“It’s amazing, the human capacity to not notice things that you’re not interested in,” Bram Gunther said. He’s New York City’s deputy director of forestry and horticulture and recently gave reporter Andy Young a tour of NYC’s urban forest for an article in the May 23 New Yorker.
The city of New York has five million trees, a half million of which are “street trees” not associated with parks or yards. There are fowering cherry, honey locust, silver linden, pin oak, ginkgo, Japanese zelkova and pagoda, London plane, Kentucky coffeetree, dawn redwood — seventy species in all.
Beginning in June, more than 1,000 volunteer “tree stewards” — tree geeks, the article calls them — will take the first census of NYC trees in a decade. Driving along one block, Gunther points out to his reporter some of the reasons the tree population turns over so quickly: “Subway! Grate! Bus stop! Garage! Canopy! Grates! Vaults! Driveway! Awning! Light pole! Again with the canopy!” Along the way, they find injuries due to bikes chained to trunks, dog urine, lovers carving their initials, and Asian long-horned beetles.
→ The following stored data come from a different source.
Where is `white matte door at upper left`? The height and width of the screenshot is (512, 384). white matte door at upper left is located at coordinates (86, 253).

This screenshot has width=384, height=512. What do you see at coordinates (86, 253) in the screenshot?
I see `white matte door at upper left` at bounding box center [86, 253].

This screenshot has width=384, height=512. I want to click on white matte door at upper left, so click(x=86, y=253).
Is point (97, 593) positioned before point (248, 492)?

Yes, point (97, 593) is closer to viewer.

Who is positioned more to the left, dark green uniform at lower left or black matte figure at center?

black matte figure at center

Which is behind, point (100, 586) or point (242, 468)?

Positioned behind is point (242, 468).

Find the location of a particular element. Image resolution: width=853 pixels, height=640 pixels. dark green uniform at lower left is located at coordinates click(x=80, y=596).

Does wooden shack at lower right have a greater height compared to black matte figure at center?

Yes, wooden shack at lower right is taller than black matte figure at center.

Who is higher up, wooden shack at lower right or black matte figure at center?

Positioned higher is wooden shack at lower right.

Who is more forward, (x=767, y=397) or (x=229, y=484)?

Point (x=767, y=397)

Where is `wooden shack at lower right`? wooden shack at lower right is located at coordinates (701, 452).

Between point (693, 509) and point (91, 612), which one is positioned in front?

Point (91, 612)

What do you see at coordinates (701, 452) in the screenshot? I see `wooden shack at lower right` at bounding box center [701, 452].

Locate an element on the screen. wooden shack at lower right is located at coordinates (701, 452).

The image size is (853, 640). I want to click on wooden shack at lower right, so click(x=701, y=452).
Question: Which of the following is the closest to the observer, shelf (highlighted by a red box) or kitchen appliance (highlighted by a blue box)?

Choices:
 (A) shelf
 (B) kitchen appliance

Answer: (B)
Over the last few months, and after more than five years of working for an organization of plant scientists, I’ve finally begun learning to identify trees (so that’s what a maple leaf looks like!). If my eye for the various species ever develops, I know it’ll be one of those experiences that makes the world come alive for me all over again, much like when I learned about atmospheric optics.
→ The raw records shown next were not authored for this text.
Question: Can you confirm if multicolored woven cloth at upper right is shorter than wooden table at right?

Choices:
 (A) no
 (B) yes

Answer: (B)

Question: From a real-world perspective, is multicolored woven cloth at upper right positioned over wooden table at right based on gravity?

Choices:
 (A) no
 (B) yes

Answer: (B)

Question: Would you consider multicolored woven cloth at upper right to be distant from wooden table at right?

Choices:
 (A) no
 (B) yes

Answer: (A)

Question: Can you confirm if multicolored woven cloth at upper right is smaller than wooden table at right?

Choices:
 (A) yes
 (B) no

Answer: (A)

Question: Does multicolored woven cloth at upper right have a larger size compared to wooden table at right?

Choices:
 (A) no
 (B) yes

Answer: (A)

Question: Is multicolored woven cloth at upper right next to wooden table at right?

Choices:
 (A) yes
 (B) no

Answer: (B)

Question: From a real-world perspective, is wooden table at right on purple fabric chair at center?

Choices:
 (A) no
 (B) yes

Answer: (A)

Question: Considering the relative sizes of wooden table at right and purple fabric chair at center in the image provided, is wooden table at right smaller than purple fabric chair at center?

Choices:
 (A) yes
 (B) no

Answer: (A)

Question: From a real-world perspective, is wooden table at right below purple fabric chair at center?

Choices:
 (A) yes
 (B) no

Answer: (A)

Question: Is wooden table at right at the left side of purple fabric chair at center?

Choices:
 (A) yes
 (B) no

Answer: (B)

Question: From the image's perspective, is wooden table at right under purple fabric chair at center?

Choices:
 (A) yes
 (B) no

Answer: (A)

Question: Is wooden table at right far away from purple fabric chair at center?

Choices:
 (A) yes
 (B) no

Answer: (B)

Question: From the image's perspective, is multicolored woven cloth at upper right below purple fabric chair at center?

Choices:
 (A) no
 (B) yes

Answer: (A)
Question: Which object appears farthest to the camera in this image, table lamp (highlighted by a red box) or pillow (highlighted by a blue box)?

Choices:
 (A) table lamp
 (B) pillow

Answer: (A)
I suppose learning about the urban forest has that same character that draws amateur folklorists, conspiracy cranks, poets in American, amateur scientists, certain varieties of bloggers. It’s a way of turning your back on cable news, American Idol, the runaway bride, publicly-funded stadiums, Clear Channel, and inventing your own culture, your own way of seeing the world. (“There are 8 million stories in the naked city …”) It often seems that simply controlling your own attention and finding your own stories to tell is, increasingly, an act of civil disobedience.